About Me

Ithaca, New York
MWF, now officially 42, loves long walks on the beach and laughing with friends ... oh, wait. By day, I'm a mid-level university administrator reluctant to be more specific on a public forum. Nights and weekends, though, I'm a homebody with strong nerdist leanings. I'm never happier than when I'm chatting around the fire, playing board games, cooking up some pasta, and/or road-tripping with my family and friends. I studied psychology and then labor economics in school, and I work in higher education. From time to time I get smug, obsessive, or just plain boring about some combination of these topics, especially when inequality, parenting, or consumer culture are involved.
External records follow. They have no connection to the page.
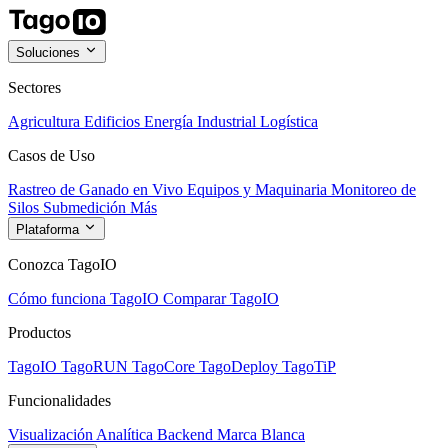
Soluciones
Sectores
Agricultura
Edificios
Energía
Industrial
Logística
Casos de Uso
Rastreo de Ganado en Vivo
Equipos y Maquinaria
Monitoreo de
Silos
Submedición
Más
Plataforma
Conozca TagoIO
Cómo funciona TagoIO
Comparar TagoIO
Productos
TagoIO
TagoRUN
TagoCore
TagoDeploy
TagoTiP
Funcionalidades
Visualización
Analítica
Backend
Marca Blanca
You have been warned.

Tuesday, February 7, 2012

#7: The Red Garden

The Red Garden, by Alice Hoffman (New York: Crown Publishers, 2011)

Summary:
"The Red Garden introduces us to the luminous and haunting world of Blackwell, Massachusetts, capturing the unexpected turns in history in our own lives.

"In exquisite prose, Hoffman offers a transforming glimpse of small-town America, presenting us with some three hundred years of passion, dark secrets, loyalty, and redemption in a web of tales where characters' lives are intertwined by fate and their own actions.

"From the town's founder, a brave young woman from England who has no fear of blizzards or bears, to the young man who runs away to New York City with only his dog for company, the characters in The Red Garden are extraordinary and vivid: a young wounded Civil War soldier who is saved by a passionate neighbor, a woman who meets a fiercely human historical character, a poet who falls in love with a blind man, a mysterious traveler who comes to town in the year when summer never arrives.

"At the center of everyone's life is a mysterious garden where only red plants can grow, and where the truth can be found by those who dare to look."


Opening Lines:
"The town of Blackwell, Massachusetts changed its name in 1786. It had been called Bearsville when it was founded in 1750, but it quickly became apparent that a name such as that did little to encourage new settlers."

My Take:
The language Hoffman uses here really is lovely, as are some of the stories ... but that's how this book reads; more like a collection of loosely connected (by place) short stories than a coherent novel. Perhaps I'm just reading this one too closely on the heels of Last Days of Dogtown, but that novel conveyed a truer and more nuanced sense of place than The Red Garden manages to do. Then too, I'm not a huge short story fan, and don't usually care for the handful of supernatural elements the author throws in. Well done, but not an all-time favorite.